Disability and new media

Disability and New Media is a significant book by Australian authors Ellis and Kent. Published in 2011 and released in paperback in 2013, the ‘New Media’ of the title describes social networks, blogs, wikis, video-sharing sites and virtual worlds. The authors also consider digital devices: ebooks, tablets, mobiles and apps. In this detailed undertaking, Ellis and Kent acknowledge the legacy of Digital Disability (Goggin and Newell Citation2003), a seminal work applying a ‘disability’ perspective to emergent networked technologies. Since 2003, the digital landscape has changed dramatically. Facebook and Google have faded into the foreground. A critical history of such companies and their role in structuring experiences of disability is long overdue. Disability and New Media delivers this interesting account; it examines technology’s capacity to enable and disable people with impairments, and it critically identifies the key social, economic, legal and technical forces that determine accessibility.

The book has three sections. Part One considers the current status quo. Part Two examines ‘browser wars’ and the outcomes for website accessibility, usability and compliance with web standards, alongside a greater engagement with the social web. Part Three looks to the future.

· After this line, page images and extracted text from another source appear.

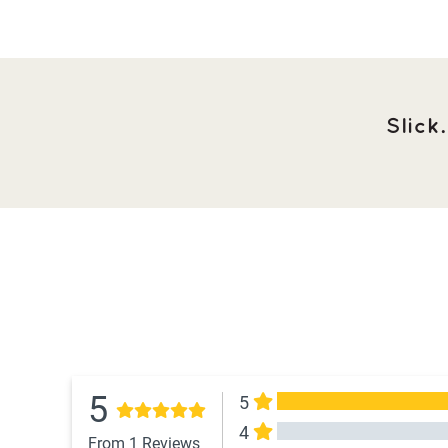
Slick
5
5
4
From 1 Reviews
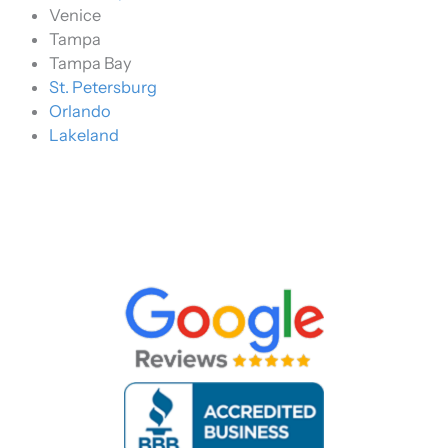
Venice
Tampa
Tampa Bay
St. Petersburg
Orlando
Lakeland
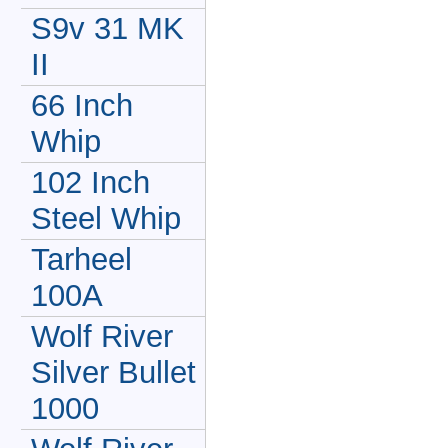
S9v 31 MK
II
66 Inch
Whip
102 Inch
Steel Whip
Tarheel
100A
Wolf River
Silver Bullet
1000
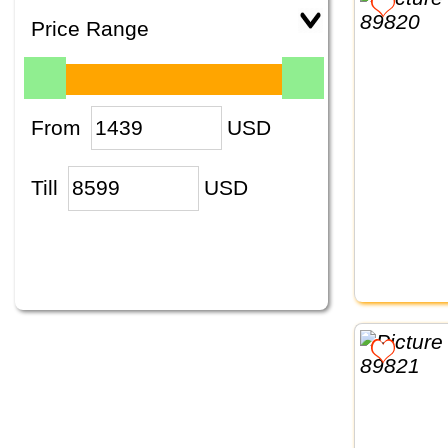
Price Range
From
USD
Till
USD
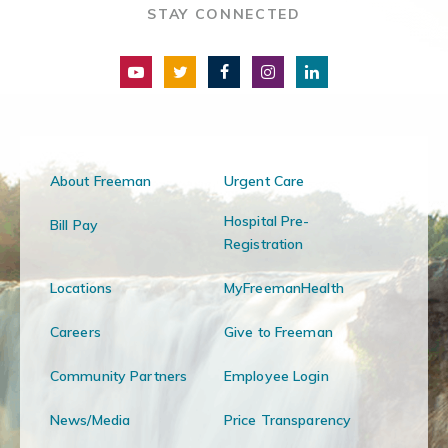
STAY CONNECTED
About Freeman
Urgent Care
Hospital Pre-
Bill Pay
Registration
Locations
MyFreemanHealth
Careers
Give to Freeman
Community Partners
Employee Login
News/Media
Price Transparency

Ellis and Kent begin by outlining the factors that influence Universal Design and its application. The second chapter turns to the accessibility of Apple products and their development. In Chapter Three the authors hit their stride, offering a precise history of Web developments from the early Internet to the advent of Twitter. Here, Ellis and Kent scrutinise networked publics and claims made for the democratisation of information and voice. They also critique the narratives that dominate popular perceptions of technology and disability.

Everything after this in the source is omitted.